What more could a girl want on a fall evening? Here (in a photo Pippin sent) Ivy has Fred the new kitten, Black Beauty which she is continuing from where we left off together last week, a soft blanket and the flannel nightgown I made for her last year about this time. Oh, and a black stuffie horse is peeking out from under her book. I wonder if he is reading along silently, or being read to. I find the scene pretty inspiring!
How old I am getting:
Ah, the clouds, the birds!
This verse that succinctly expresses my own feelings of the season, I found on the blog First Known When Lost, a place where I am always confident of finding beauty and serenity. In the post I link to, “Awake,” the blogger offers a well chosen smattering of haiku by Matsuo Bashō, including a good representation of autumn poetry, and commentary by by R. H. Blyth. Read the whole post to learn how Bashō can wake us up.
“First, I took a running leap,
and then, half buried in the heap
that we’d raked up, I lingered, caught
in a cocoon of leaves and thought.”
That is the first stanza of a new poem by Jean L. Kreiling, which I just read on the website of the Plough Publishing Company. The title is “After Helping my Father Rake the Leaves,” and it is rich with images of the season, “hot colors from a chilling world,” and memories of the poet’s father, who “turned his face into the wind” — a metaphor for his inspiring life and attitude.
You can read the whole loving poem on the Plough site.
Friend Bella and I took a hike early in the morning, into the hills nearby. The slopes all around have gone from the winter green stage on through the golden months, and are now dull brown. But they are not unpleasant to look at from a distance, and in addition to the ubiquitous oaks, bay trees make dark green splotches here and there.

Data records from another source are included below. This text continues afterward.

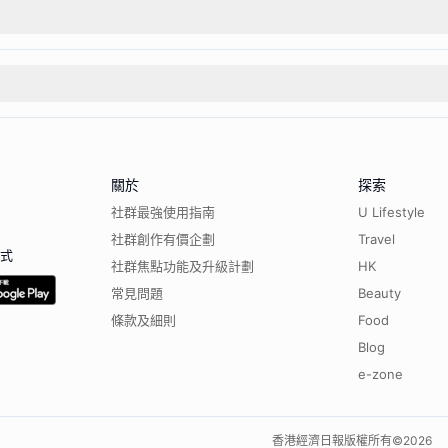
關於
探索
社群最強使用指南
U Lifestyle
社群創作有價企劃
Travel
程式
社群焦點功能及升級計劃
HK
常見問題
Beauty
條款及細則
Food
Blog
e-zone
香港經濟日報版權所有©
2026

At close range one sees the hard and bare dirt, the tufts of grass withered to shreds, and minimalist lichens on the rocks looking healthy and pretty. Those autumnal scenes are bleak, compared to the real deserts I recently visited. We took our tonic from the fresh air, and I took a picture of the new-to-me and alien Purple Star Thistle, whose flowers beautify the neighborhood, while its thorns warn, “Stay away!” Honestly, I am minded to stay away from this particular park until the rains come and once again water the earth to green.